DATA SUPPLIED:
#####

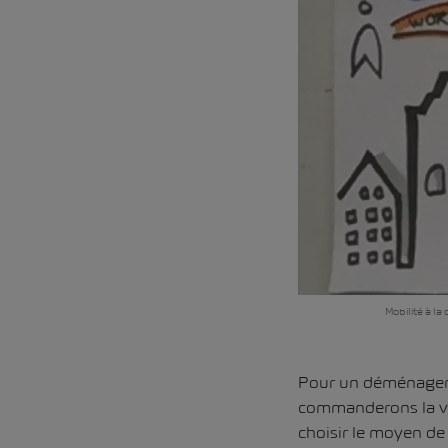
Mobilité à la
Pour un déménageme
commanderons la vo
choisir le moyen de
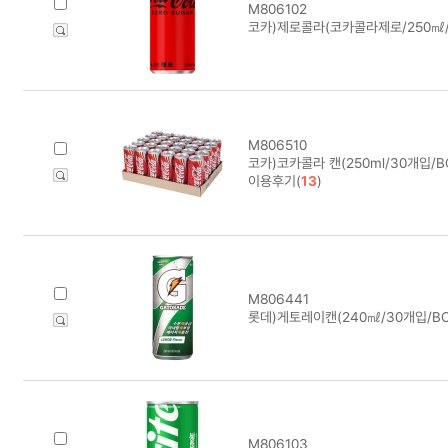
M806102
코카)제로콜라(코카콜라제로/250㎖/
M806510
코카)코카콜라 캔(250ml/30개입/B
이용후기(
13
)
M806441
롯데)게토레이캔(240㎖/30개입/BO
M806103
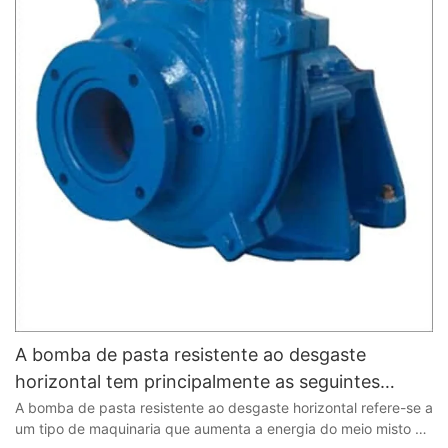
A bomba de pasta resistente ao desgaste
horizontal tem principalmente as seguintes
características de desempenho
A bomba de pasta resistente ao desgaste horizontal refere-se a
um tipo de maquinaria que aumenta a energia do meio misto de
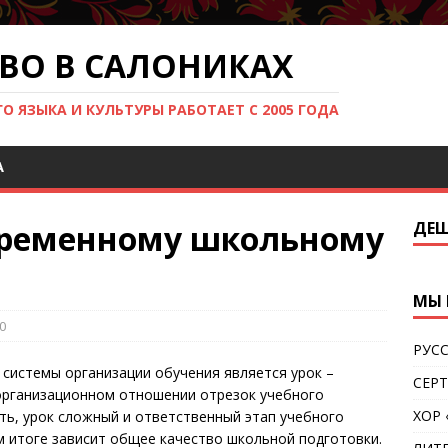
ВО В САЛОНИКАХ
 ЯЗЫКА И КУЛЬТУРЫ РАБОТАЕТ С 2005 ГОДА
Ά
временному школьному
ДЕШ
МЫ 
0
РУС
системы организации обучения является урок –
СЕР
организационном отношении отрезок учебного
ХОР
ть, урок сложный и ответственный этап учебного
ом итоге зависит общее качество школьной подготовки.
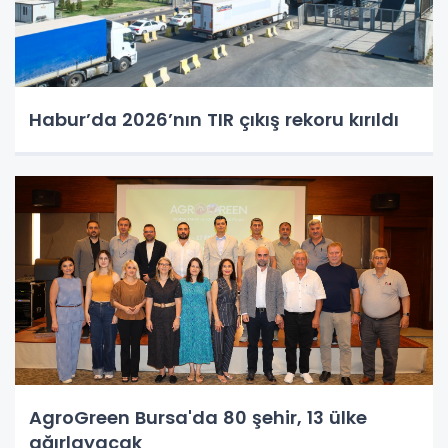
Habur’da 2026’nın TIR çıkış rekoru kırıldı
AgroGreen Bursa'da 80 şehir, 13 ülke
ağırlayacak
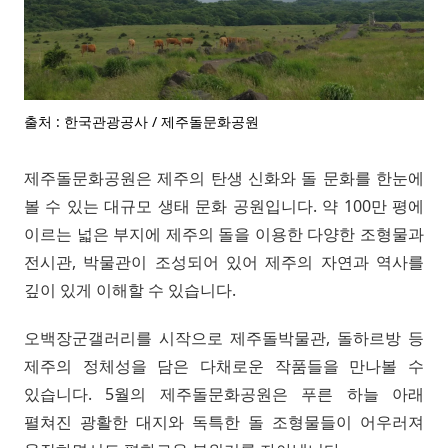
출처 : 한국관광공사 / 제주돌문화공원
제주돌문화공원은 제주의 탄생 신화와 돌 문화를 한눈에
볼 수 있는 대규모 생태 문화 공원입니다. 약 100만 평에
이르는 넓은 부지에 제주의 돌을 이용한 다양한 조형물과
전시관, 박물관이 조성되어 있어 제주의 자연과 역사를
깊이 있게 이해할 수 있습니다.
오백장군갤러리를 시작으로 제주돌박물관, 돌하르방 등
제주의 정체성을 담은 다채로운 작품들을 만나볼 수
있습니다. 5월의 제주돌문화공원은 푸른 하늘 아래
펼쳐진 광활한 대지와 독특한 돌 조형물들이 어우러져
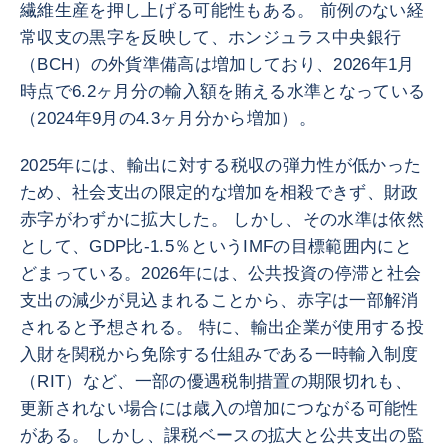
繊維生産を押し上げる可能性もある。 前例のない経
常収支の黒字を反映して、ホンジュラス中央銀行
（BCH）の外貨準備高は増加しており、2026年1月
時点で6.2ヶ月分の輸入額を賄える水準となっている
（2024年9月の4.3ヶ月分から増加）。
2025年には、輸出に対する税収の弾力性が低かった
ため、社会支出の限定的な増加を相殺できず、財政
赤字がわずかに拡大した。 しかし、その水準は依然
として、GDP比-1.5％というIMFの目標範囲内にと
どまっている。2026年には、公共投資の停滞と社会
支出の減少が見込まれることから、赤字は一部解消
されると予想される。 特に、輸出企業が使用する投
入財を関税から免除する仕組みである一時輸入制度
（RIT）など、一部の優遇税制措置の期限切れも、
更新されない場合には歳入の増加につながる可能性
がある。 しかし、課税ベースの拡大と公共支出の監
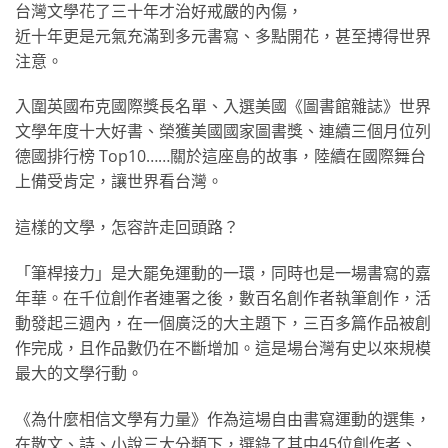
台灣文學花了三十年才治好戒嚴的內傷，
近十年更是元氣充滿到多元書寫、多點開花，甚至搏得世界
注意。
入圍英國布克國際獎長名單、入選美國《圖書館雜誌》世界
文學年度十大好書、榮獲美國國家圖書獎、連續三個月位列
德國排行榜 Top10……關於這座島的故事，陸續在國際舞台
上備受肯定，讓世界看台灣。
這樣的文學，怎容許走回頭路？
「筆桿接力」是大罷免運動的一環，同時也是一場書寫的嘉
年華。在千位創作者連署之後，數百名創作者執筆創作，活
動發起三週內，在一個廣泛的大主題下，三百多篇作品被創
作完成，且作品數仍在不斷增加。這是場台灣有史以來規模
最大的文學行動。
《為什麼相信文學有力量》作為這場自由書寫運動的選集，
在散文、詩、小說三大分類下，選錄了其中45位創作者、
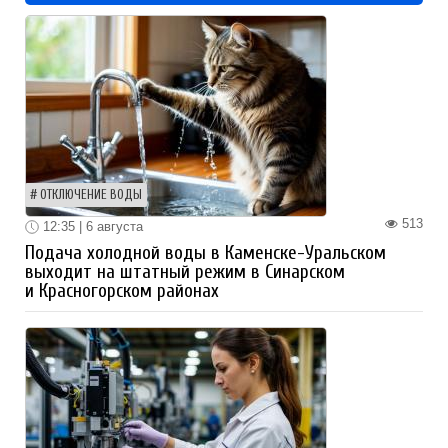
ОТКЛЮЧЕНИЕ ВОДЫ
513
12:35 | 6 августа
Подача холодной воды в Каменске-Уральском
выходит на штатный режим в Синарском
и Красногорском районах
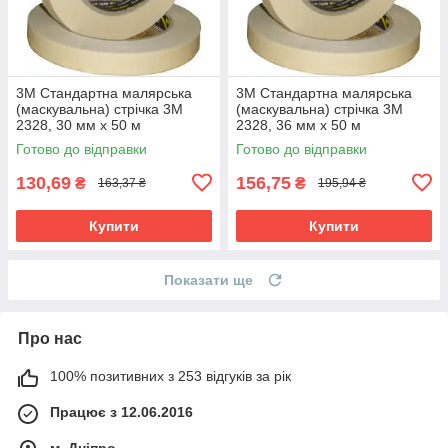
3M Стандартна малярська
3M Стандартна малярська
(маскувальна) стрічка 3M
(маскувальна) стрічка 3M
2328, 30 мм x 50 м
2328, 36 мм x 50 м
Готово до відправки
Готово до відправки
130,69
156,75
₴
₴
163,37 ₴
195,94 ₴
Купити
Купити
Показати ще
Про нас
100% позитивних з 253 відгуків за рік
Працює з 12.06.2016
м. Дніпро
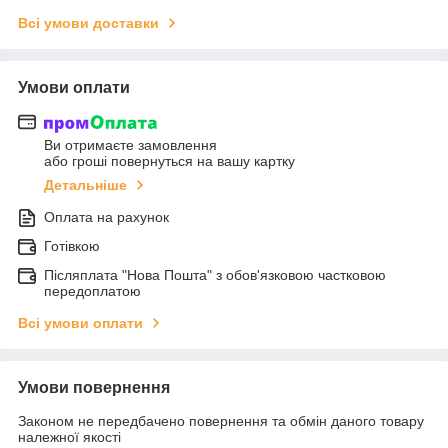
Всі умови доставки
Умови оплати
Ви отримаєте замовлення
або гроші повернуться на вашу картку
Детальніше
Оплата на рахунок
Готівкою
Післяплата "Нова Пошта" з обов'язковою частковою
передоплатою
Всі умови оплати
Умови повернення
Законом не передбачено повернення та обмін даного товару
належної якості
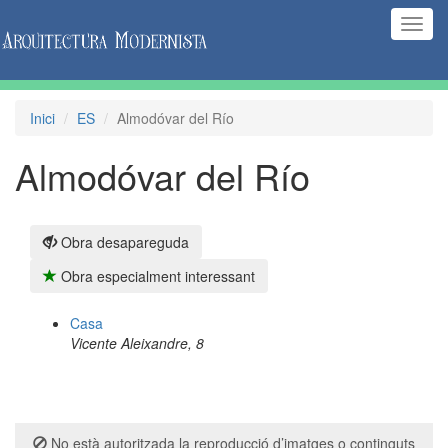
(Inte
naveg
Inici
ES
Almodóvar del Río
Almodóvar del Río
Obra desapareguda
Obra especialment interessant
Casa
Vicente Aleixandre, 8
No està autoritzada la reproducció d’imatges o continguts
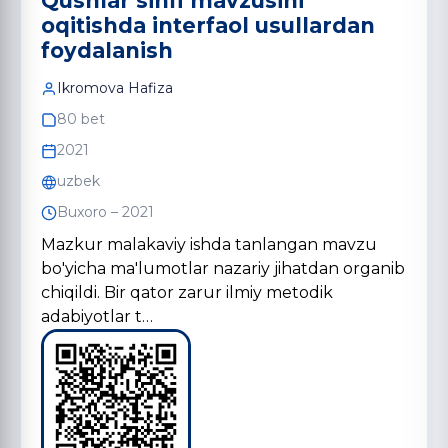
Qushlar sinfi mavzusini
oqitishda interfaol usullardan
foydalanish
Ikromova Hafiza
80 bet
2021
uzbek
Buxoro – 2021
Mazkur malakaviy ishda tanlangan mavzu
bo'yicha ma'lumotlar nazariy jihatdan organib
chiqildi. Bir qator zarur ilmiy metodik
adabiyotlar t…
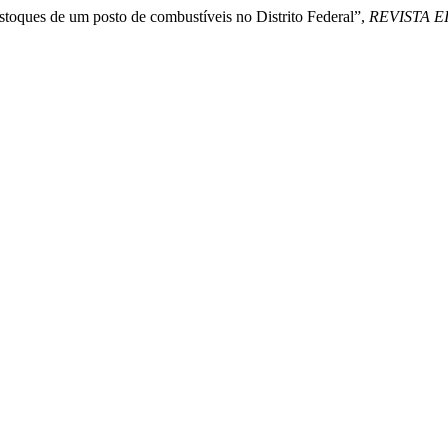
estoques de um posto de combustíveis no Distrito Federal”,
REVISTA E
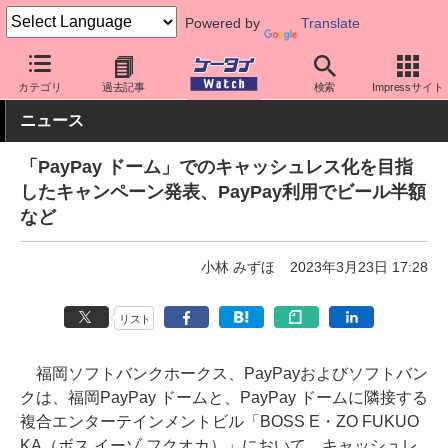
Powered by
Translate
ケータイ Watch
キャリア
ソフトバンク
アプリ・サービス
カテゴリ
過去記事
検索
Impressサイト
ニュース
「PayPay ドーム」でのキャッシュレス化を目指
したキャンペーン発表、PayPay利用でビール半額
など
小林 みずほ
2023年3月23日 17:28
リスト
福岡ソフトバンクホークス、PayPayおよびソフトバン
クは、福岡PayPay ドームと、PayPay ドームに隣接する
複合エンターテインメントビル「BOSS E・ZO FUKUO
KA（ボス イーゾ フクオカ）」において、キャッシュレ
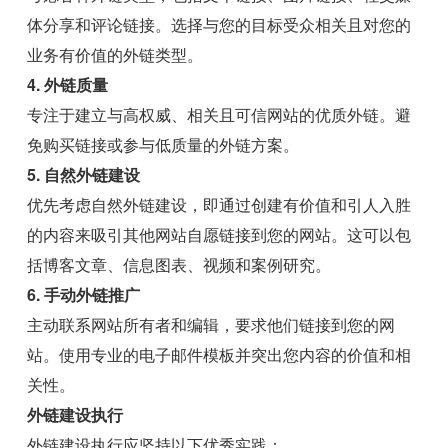
体分享和评论链接。选择与您的目标受众相关且对您的
业务有价值的外链类型。
4. 外链质量
专注于建立与高权威、相关且可信网站的优质外链。避
免购买链接或参与低质量的外链方案。
5. 自然外链建设
优先考虑自然外链建设，即通过创建有价值和引人入胜
的内容来吸引其他网站自愿链接到您的网站。这可以包
括博客文章、信息图表、视频和案例研究。
6. 手动外链推广
主动联系网站所有者和编辑，要求他们链接到您的网
站。使用专业的电子邮件模板并突出您内容的价值和相
关性。
外链建设执行
外链建设执行应坚持以下优秀实践：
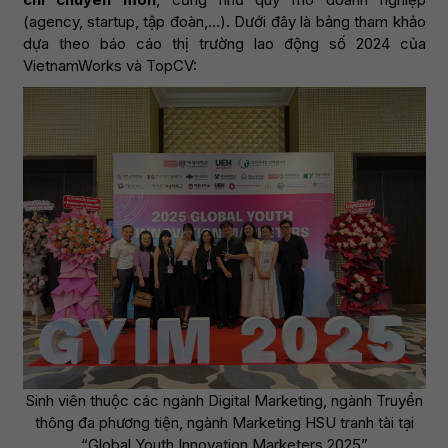
(agency, startup, tập đoàn,…). Dưới đây là bảng tham khảo
dựa theo báo cáo thị trường lao động số 2024 của
VietnamWorks và TopCV:
Sinh viên thuộc các ngành Digital Marketing, ngành Truyền
thông đa phương tiện, ngành Marketing HSU tranh tài tại
“Global Youth Innovation Marketers 2025”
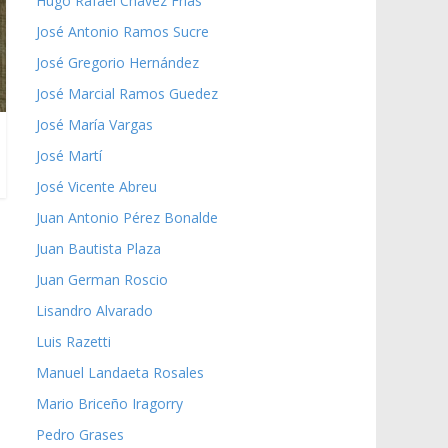
Hugo Rafael Chávez Frías
José Antonio Ramos Sucre
José Gregorio Hernández
José Marcial Ramos Guedez
José María Vargas
José Martí
José Vicente Abreu
Juan Antonio Pérez Bonalde
Juan Bautista Plaza
Juan German Roscio
Lisandro Alvarado
Luis Razetti
Manuel Landaeta Rosales
Mario Briceño Iragorry
Pedro Grases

#####

ABOUT THIS TASK: A bare number is required: the count of lines above with the string "Antonio".

OUTPUT: 2